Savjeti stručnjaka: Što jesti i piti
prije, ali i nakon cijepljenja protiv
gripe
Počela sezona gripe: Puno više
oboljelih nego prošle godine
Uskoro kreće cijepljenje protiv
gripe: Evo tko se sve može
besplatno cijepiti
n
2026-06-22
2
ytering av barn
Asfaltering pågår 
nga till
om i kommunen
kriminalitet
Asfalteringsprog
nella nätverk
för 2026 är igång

---

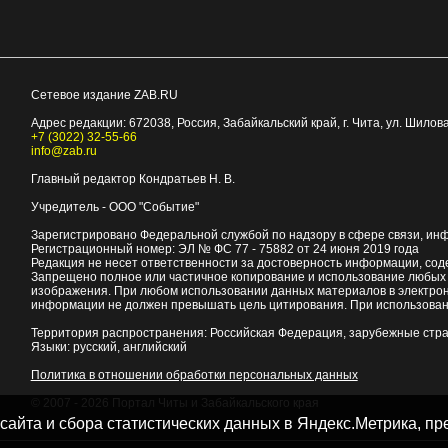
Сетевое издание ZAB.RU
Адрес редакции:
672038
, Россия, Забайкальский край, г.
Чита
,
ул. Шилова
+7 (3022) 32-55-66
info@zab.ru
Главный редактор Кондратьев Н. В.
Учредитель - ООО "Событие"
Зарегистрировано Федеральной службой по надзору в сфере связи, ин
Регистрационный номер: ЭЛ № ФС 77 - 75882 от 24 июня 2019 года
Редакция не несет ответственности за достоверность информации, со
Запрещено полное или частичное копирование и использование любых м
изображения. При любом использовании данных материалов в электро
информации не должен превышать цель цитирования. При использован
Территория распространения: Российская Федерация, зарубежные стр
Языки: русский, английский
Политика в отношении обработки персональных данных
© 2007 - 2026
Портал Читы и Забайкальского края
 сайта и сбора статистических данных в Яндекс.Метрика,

...

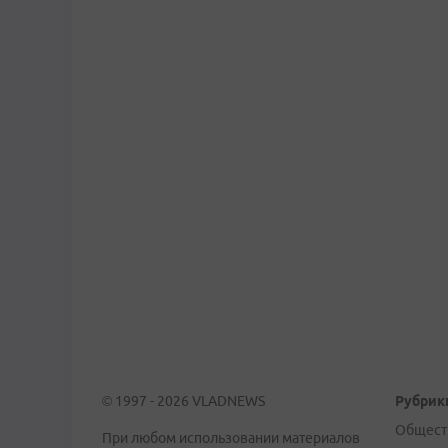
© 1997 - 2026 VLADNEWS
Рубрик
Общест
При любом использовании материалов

- [TASK INSTRUCTIONS]: The lines above, starting at the one with "Savjeti stručnjaka: Što jesti i piti" and ending at the one with "för 2026 är igång", are the only ones to return, exactly as written.

- [ANSWER TO THIS TASK]:
Savjeti stručnjaka: Što jesti i piti
prije, ali i nakon cijepljenja protiv
gripe
Počela sezona gripe: Puno više
oboljelih nego prošle godine
Uskoro kreće cijepljenje protiv
gripe: Evo tko se sve može
besplatno cijepiti
n
2026-06-22
2
ytering av barn
Asfaltering pågår 
nga till
om i kommunen
kriminalitet
Asfalteringsprog
nella nätverk
för 2026 är igång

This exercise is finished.